Work spaces for writers take many forms.
Update as of 19 March 2020: My workspace looks different now. We came back home from our big adventure, and I had my little home office back for a while. With all the COVID-19 stuff going on in the world, my husband was allowed to bring his work computer home and work here, so I ceded my home office to him. I am now working on just my blogs and taking a break from freelance writing to concentrate on homeschooling, so my home office looks like the dining room table whenever I’m actually working. I also assume most people are now avoiding coworking spaces, and most coffee shops have closed their doors for the time being, so some of the info below is outdated. Still, this post shows you what some writer’s lives are/were like when it comes to their work space. Below is he original post.
For the rare breed of writer who works in-house at publishing houses, magazines and newspapers, the work space may be a cubicle or a desk in an open concept office. But for the rest of us, who live the freelance life, things look different.

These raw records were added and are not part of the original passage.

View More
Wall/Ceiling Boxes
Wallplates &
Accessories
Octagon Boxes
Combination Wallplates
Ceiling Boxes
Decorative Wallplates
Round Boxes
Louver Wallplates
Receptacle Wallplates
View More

Some of us have cloffices. Others have a dedicated office in their homes. Yet others make use of coworking spaces. And for some writers, their backpack is their office, and they take it wherever they go, from coffee shops to libraries, or even the beach (though I’ll never understand how people work with glare and sand nearby… not the most conducive to laptop work, in my humble opinion).
After seeing a few too many gorgeous home offices on Instagram, I was curious to know what more “normal” freelancers’ offices look like. For those of us who don’t ride on how our office looks for page views, I was pretty sure our offices wouldn’t look as pristine as these Instagram posts. And don’t get me wrong—I actually love seeing those pristine offices. It’s just not reality for me and for many freelancers. Here’s my reality:
As most people who follow me on Facebook or Instagram know, I’m currently on a 1-year road trip with my husband and three kids. I don’t have an office; I basically just work wherever in the RV no one else is bugging me (which is hard to find sometimes).

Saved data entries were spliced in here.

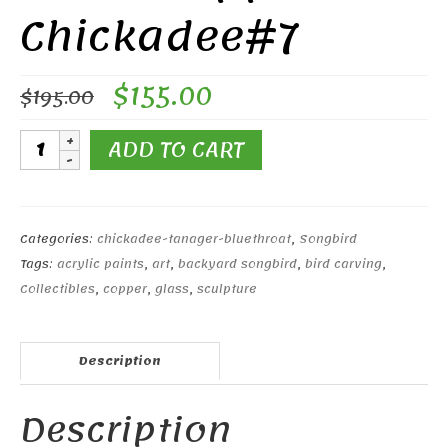
Chickadee#7
Original
Current
$
155.00
$
195.00
price
price
was:
is:
Black-
ADD TO CART
$195.00.
$155.00.
capped
Chickadee#7
quantity
Categories:
chickadee-tanager-bluethroat
,
Songbird
Tags:
acrylic paints
,
art
,
backyard songbird
,
bird carving
,
Collectibles
,
copper
,
glass
,
sculpture
Description
Description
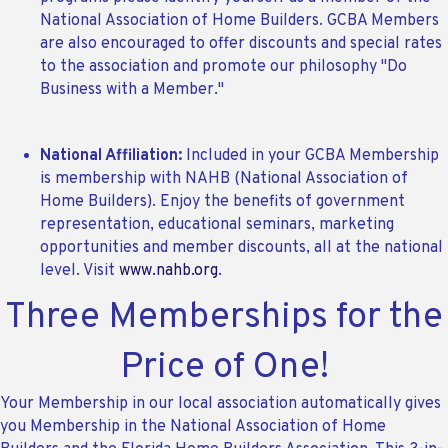
National Association of Home Builders. GCBA Members
are also encouraged to offer discounts and special rates
to the association and promote our philosophy "Do
Business with a Member."
National Affiliation:
Included in your GCBA Membership
is membership with NAHB (National Association of
Home Builders). Enjoy the benefits of government
representation, educational seminars, marketing
opportunities and member discounts, all at the national
level. Visit
www.nahb.org
.
Three Memberships for the
Price of One!
Your Membership in our local association automatically gives
you Membership in the National Association of Home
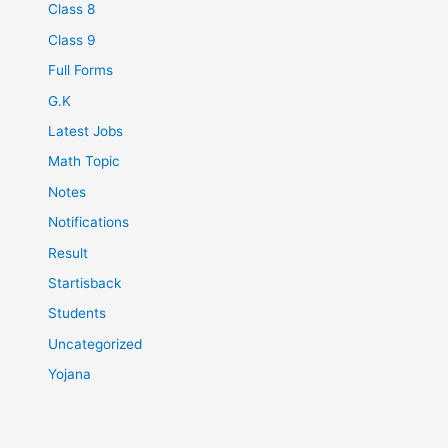
Class 8
Class 9
Full Forms
G.K
Latest Jobs
Math Topic
Notes
Notifications
Result
Startisback
Students
Uncategorized
Yojana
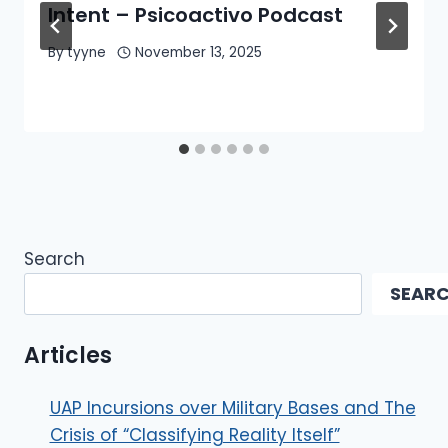
Intent – Psicoactivo Podcast
By
tyyne
November 13, 2025
Search
SEAR
Articles
UAP Incursions over Military Bases and The
Crisis of “Classifying Reality Itself”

I generally work on the bed in the back, as the table at the front is usually taken by schooling or Lego. When my laptop battery runs out and we can’t run the generator, I work in the passenger seat at the very front. That’s so I can plug my computer in to the cigarette lighter with the aid of a power inverter.
Because my “office” has to be mobile, I have a laptop backpack where my computer lives when it’s not being used. I also carry my planner (I discovered The Happy Planner during this trip and I’m in love), a pencil case, and sometimes, my Day Book in the same backpack.

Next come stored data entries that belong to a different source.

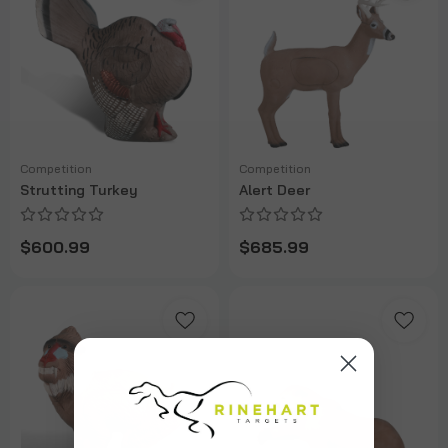
Competition
Competition
Strutting Turkey
Alert Deer
$600.99
$685.99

When I’m not working in the RV, I might be at a coffee shop or at whatever restaurant is inside the Walmart where we will park for the night.
Basically, this lifestyle requires a lot of flexibility. But then again, so does any lifestyle that includes kids. This setup works for me, but I do miss my tiny office back home. So tiny, in fact, that if you want to see a picture of it, it has to be done in three parts. Because my office was basically the electrical room.
Having said that, I’m really not sure how much of that office I’ll be using when we get back. For now, I enjoy the freedom to write (and get paid for it).
I talked with some other freelancers, and here’s what they had to say about their work spaces for writing.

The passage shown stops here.